The IPC-PLUS trial is a multicentre, randomised controlled trial which has the potential to significantly affect how patients with malignant pleural disease are treated. Although the TIME2 study published by Davies et al. suggested that first-line therapy for MPE might include IPCs [4], they are currently viewed by many practitioners as predominantly a second-line treatment in those patients who have not had success with a talc pleurodesis.

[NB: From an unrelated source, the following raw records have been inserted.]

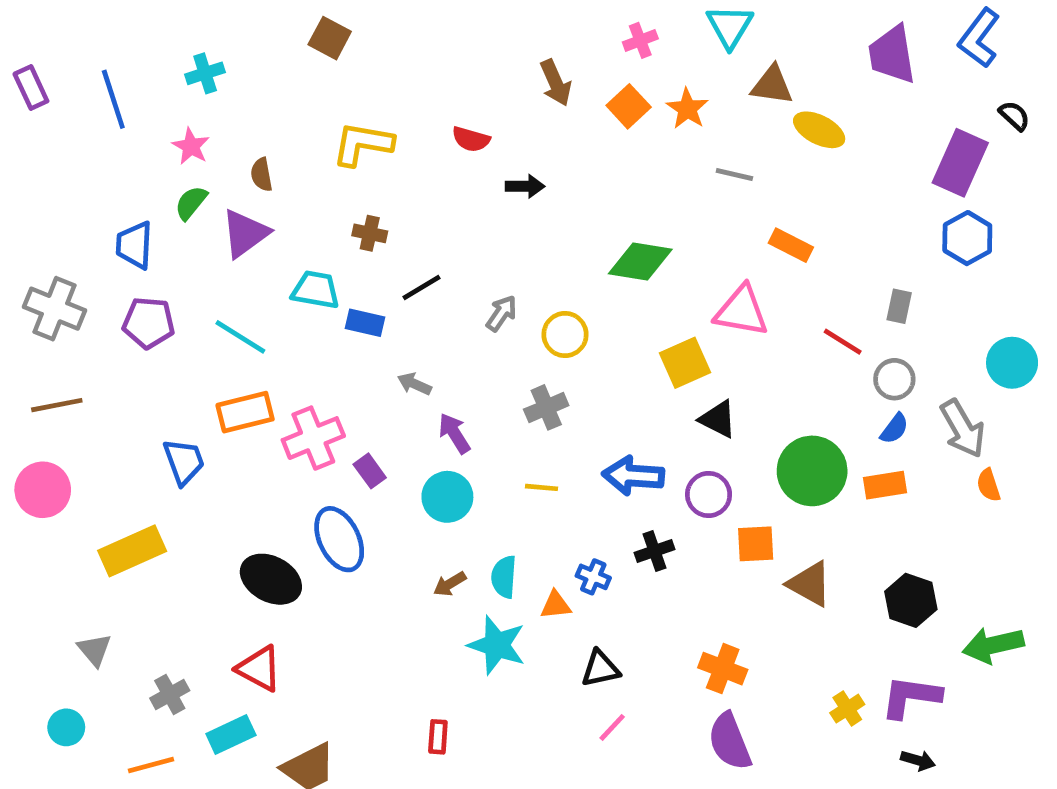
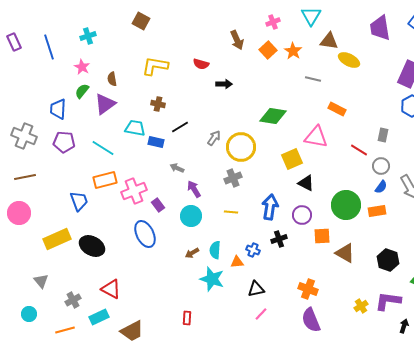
yellow circle: (565, 335) -> (241, 147), size x1.5
blue arrow: (633, 476) -> (270, 207), turned 95
black ellipse: (271, 579) -> (92, 246), moved
black arrow: (918, 760) -> (404, 326), moved, turned -88

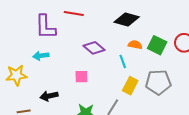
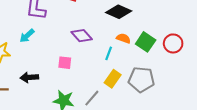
cyan arrow: (41, 56) -> (27, 36), turned -42
cyan line: (123, 61) -> (109, 53), turned 32

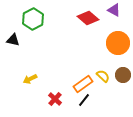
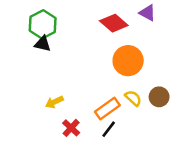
black triangle: (13, 40) -> (43, 44), moved
orange circle: (118, 43) -> (128, 61), moved
yellow arrow: (30, 79) -> (54, 102), moved

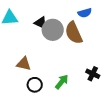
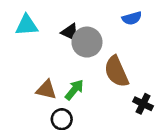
brown semicircle: (74, 33) -> (116, 72), moved
green arrow: (62, 82) -> (74, 90), moved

The combination of talc and an IPC has been used in anecdotal reports, but this is the first study to examine its utility in a robust way. Theoretically, the addition of talc to an IPC should allow for pleurodesis rates similar to that seen in bedside slurry to be maintained, but with the added benefit of outpatient management. This approach is likely to be applicable to a wide range of patients, including those with shorter life expectancies, those who want to minimise the duration of an IPC being in place or to those who have a strong preference for talc therapy but do not want to spend time in hospital. Given both the increasing use of IPCs worldwide and the availability of talc as a sclerosing agent, a positive trial outcome will likely have a global impact. A negative trial outcome, or if it is shown that the addition of talc via an IPC is detrimental to patients, would still be useful information as there remains a dearth of knowledge regarding this important population of patients.

Trial status

IPC-PLUS gained REC approval in May 2012 and MHRA approval in June 2012. The first recruitment site gained local approval in July 2012 and opened shortly after. There are currently 16 active recruitment sites in the United Kingdom, with a further three sites in the set-up phase. Recruitment will only begin at future sites once all necessary local approvals have been granted. As of July 2014, the study has enrolled 98 patients with 60 randomisations. The trial is due to complete in May 2015.